FRANKFURT (Reuters) – Giving eurozone banks exclusive leeway in recognizing troubled loans could be a mistake that could slow the bloc’s recovery from the COVID-19 recession, European Central Bank supervisor Andrea Enria said Tuesday.
Faced with the aftermath of a deep downturn, European officials want to exempt banks from the pandemic-backed NPL rules for the first seven years to make life easier for them when the likelihood of NPLs rising. …
“I am not at all convinced that postponing the rules for the provision of the calendar now, when the recovery is just beginning, is the right choice,” – said Enria in her speech.
“Delaying or relaxing these rules would mean recognizing that the EU banking sector could remain jammed with secured delinquent loans related to the pandemic for more than a decade, leaving it unprepared for the next recession.”

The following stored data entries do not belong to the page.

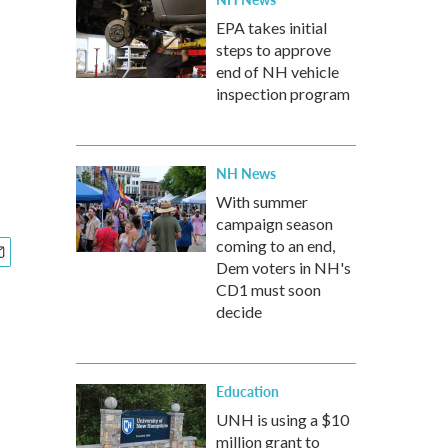
EPA takes initial
steps to approve
end of NH vehicle
inspection program
NH News
With summer
campaign season
coming to an end,
Dem voters in NH's
CD1 must soon
decide
Education
UNH is using a $10
million grant to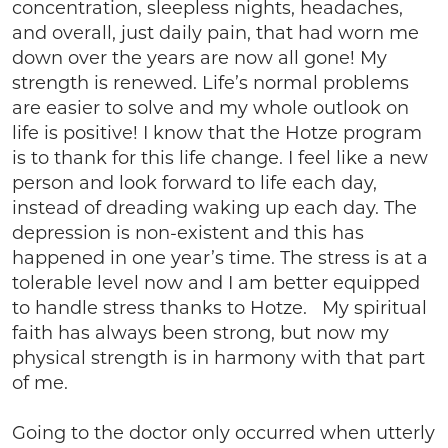
concentration, sleepless nights, headaches,
and overall, just daily pain, that had worn me
down over the years are now all gone! My
strength is renewed. Life’s normal problems
are easier to solve and my whole outlook on
life is positive! I know that the Hotze program
is to thank for this life change. I feel like a new
person and look forward to life each day,
instead of dreading waking up each day. The
depression is non-existent and this has
happened in one year’s time. The stress is at a
tolerable level now and I am better equipped
to handle stress thanks to Hotze. My spiritual
faith has always been strong, but now my
physical strength is in harmony with that part
of me.
Going to the doctor only occurred when utterly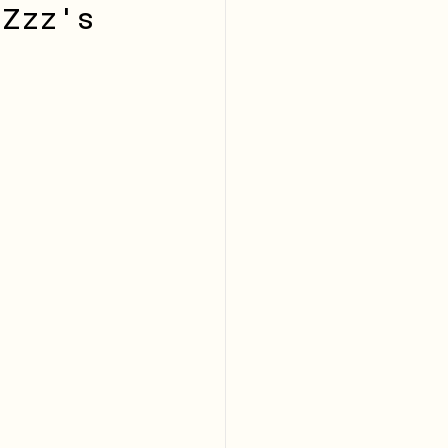
 Zzz's 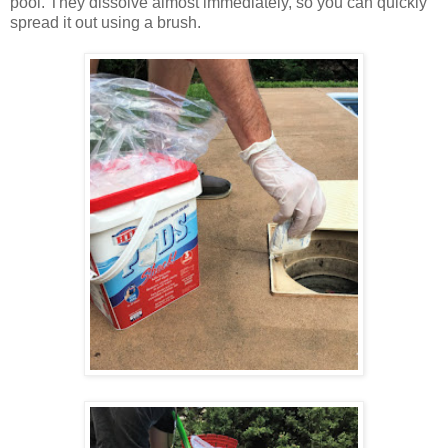
pool. They dissolve almost immediately, so you can quickly
spread it out using a brush.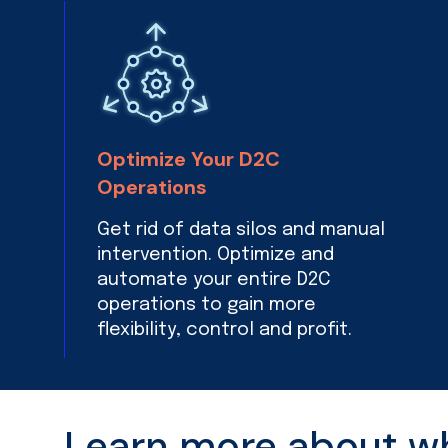
Optimize Your D2C
Operations
Get rid of data silos and manual
intervention. Optimize and
automate your entire D2C
operations to gain more
flexibility, control and profit.
Learn more about wha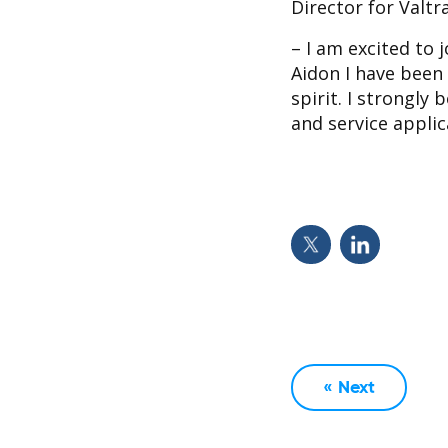
Director for Valt
– I am excited to 
Aidon I have been
spirit. I strongly
and service appli
« Next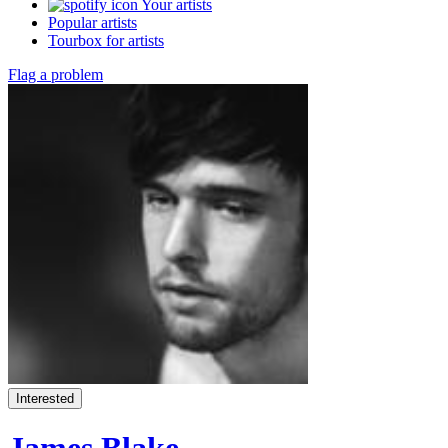
Your artists
Popular artists
Tourbox for artists
Flag a problem
Interested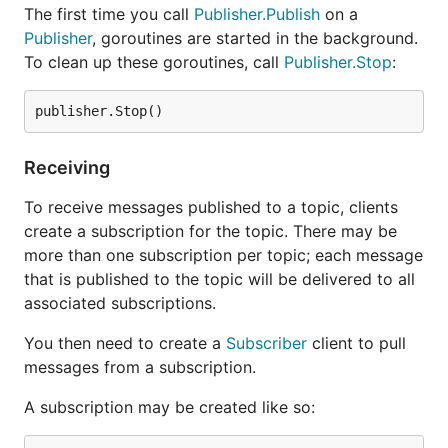
The first time you call
Publisher.Publish
on a
Publisher
, goroutines are started in the background.
To clean up these goroutines, call
Publisher.Stop
:
Receiving
To receive messages published to a topic, clients
create a subscription for the topic. There may be
more than one subscription per topic; each message
that is published to the topic will be delivered to all
associated subscriptions.
You then need to create a
Subscriber
client to pull
messages from a subscription.
A subscription may be created like so:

The ECB has already warned that banks are not properly preparing for the flow of troubled loans, and some lenders are releasing reserves, even if the full impact of the crisis may not be evident for years.
Rather than giving customers more time to make payments, banks should negotiate restructuring to protect customers from over-indebtedness, Enria said.
“The decline in bad loans is associated with faster economic growth, increased corporate investment and lower unemployment,” he said, adding that other countries, including the United States, are adhering to shorter timeframes to completely write off impaired loans.
Banks in Europe received nearly $ 1 trillion in bad loans after the bloc’s debt crisis, and it took constant pressure from the ECB to tackle much of the problem.